Gabe brings a sketch of the suspect, Colin Thatcher, to the Dennett house. Eve cries; James reminds Gabe of his theory that Mia left on her own accord with this man. He bases this assumption on her history of delinquency. Eve defends their daughter, and Gabe comes to her rescue when James mocks her. He asks the judge how this will impact his upcoming election. James tells Gabe to watch himself.
Each day is the same. Mia’s bruises fade. Colin notices and brushes her cheek, and Mia’s eyes widen in fear. She looks out the window all day while he cleans or feeds them breakfast. He doesn’t have a passport to flee the country, a hitch in his carefully laid plan. The pair spend hours together in silence. Colin worries Mia’s fear of death will be what kills her.
Eve remembers what attracted her to James. He was confident, flirtatious, and captivated a crowd. He captivated her, too. She fell in love with him on a trip to Chicago when she was only 18. Since then, he morphed from a people-pleaser to a cruel, attention-seeking man. He is only concerned with his reputation. Eve calls Detective Hoffman to apologize for the night before. She explains Mia’s delinquency, the way her father ignored her feelings and focused only on his reputation, not on the well-being of his child. Detective Hoffman empathizes with Eve. After they get off the phone, Eve realizes she is certain, the way only a mother can be certain, that “something has happened to Mia” (122).
Colin and Mia gather sticks outside for winter. She enjoys the task, straying farther and farther away. It begins to downpour, and she runs back. The cabin is soaked. Colin makes dinner, and Mia sits in a chair to warm up. They enjoy the sound of the rain. Finally, Mia asks Colin why she is there. He ignores her at first but finally explains. She was kidnapped on behalf of Dalmar. It involves a ransom from her father. He was supposed to drop her off but didn’t. He tells her the rumors he knows about Dalmar—that he killed a child and sent the parents photos; that he might have been a child soldier in Africa. They sit in silence after that. Colin knows Mia is thinking about what could have happened to her if he didn’t bring her here.

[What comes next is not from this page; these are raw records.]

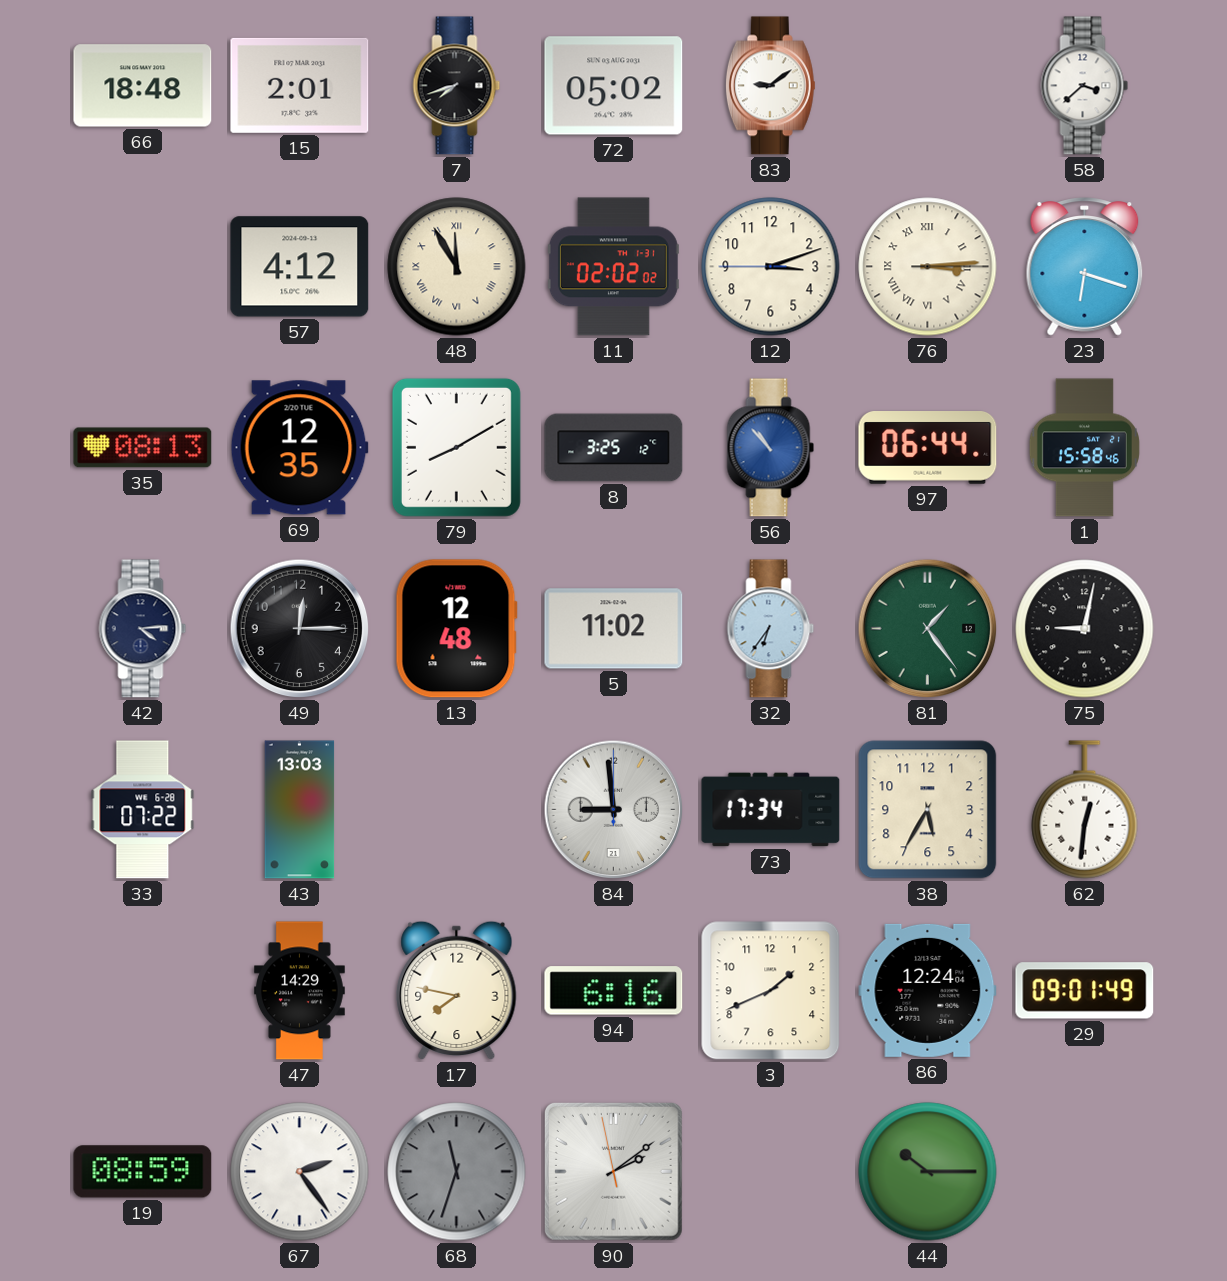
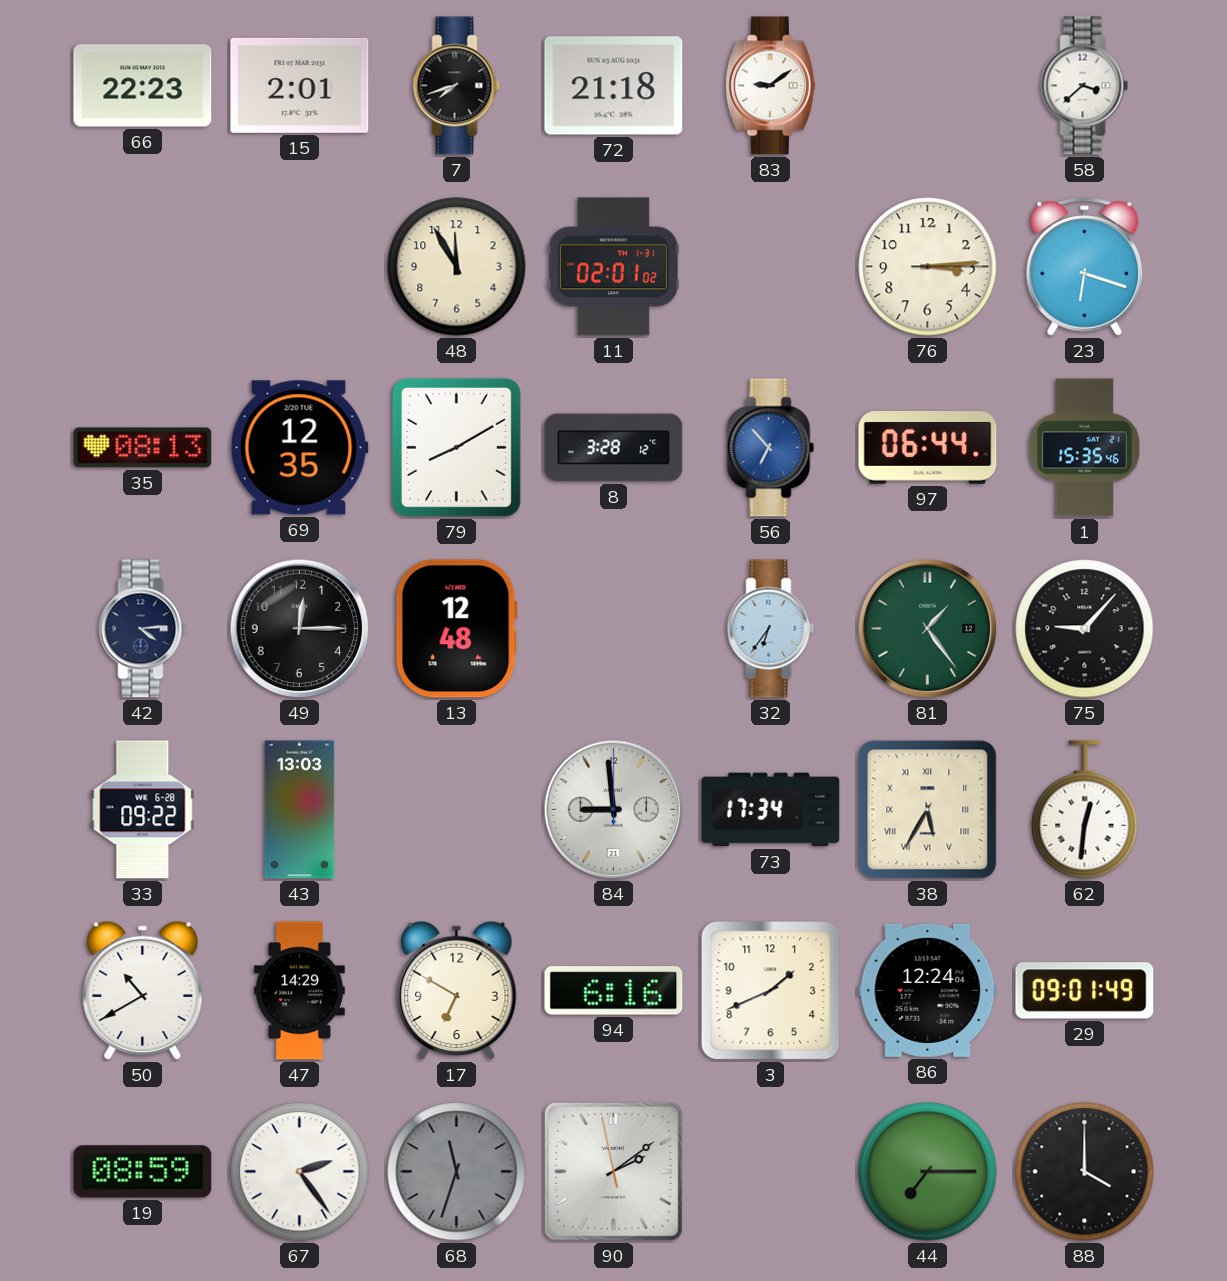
66: 18:48 -> 22:23
72: 05:02 -> 21:18
57: 4:12 -> none
48 numerals: Roman -> Arabic
11: 02:02 -> 02:01
12: 3:11 -> none
76 numerals: Roman -> Arabic
8: 3:25 -> 3:28
56: 10:53 -> 6:53
1: 15:58 -> 15:35
5: 11:02 -> none
75: 9:02 -> 9:07
33: 07:22 -> 09:22
38 numerals: Arabic -> Roman
50: none -> 10:40
17: 7:47 -> 6:50
44: 10:15 -> 7:15
88: none -> 4:00
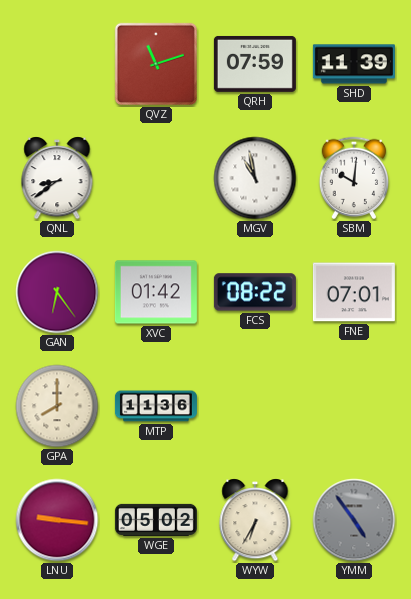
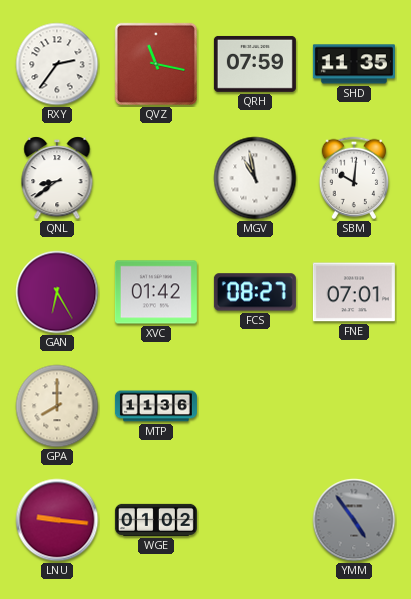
RXY: none -> 2:36
QVZ: 11:12 -> 11:17
SHD: 11:39 -> 11:35
GAN: 6:24 -> 6:25
FCS: 08:22 -> 08:27
WGE: 05:02 -> 01:02
WYW: 6:35 -> none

This section deals with Mia’s loss of self and Eve’s grief over her lost daughter. It also focuses on the class divide between Mia and Colin, and James’s patriarchal attack on Mia’s character.
Mia’s loss of self is evident in these chapters. Colin says she “might as well have been dead” (97)—she has lost so much of herself from the kidnapping that she is barely recognizable as a living person. For Eve, who thinks her daughter might be dead, Mia is a spirit to grieve. She refers to Mia’s “dissolution” (100), which consumes her. Mia has not only disappeared, but she has dissolved in her mother’s eyes.
Class plays a role in the dynamics between Gabe and James, and Mia and Colin. Gabe brings up the idea of the “Dennett stature.” He speaks of Colin: “He’s just not of Dennett stature. Neither am I” (108). This bond between Gabe and Colin foreshadows a later bond when Gabe visits Colin’s mother in a nursing home. There is a separation between the Dennetts and everyone else, which comes from wealth and the power that wealth carries.
Finally, James’s persistent toxic masculinity casts further doubt on Mia’s character. James’s mocks Mia’s independence and rebellion and tells Gabe that his child shouldn’t be trusted. Eve rejects this patriarchal thinking and admires her daughter’s spirit; Eve recognizes that she gave up that part of herself to be with James.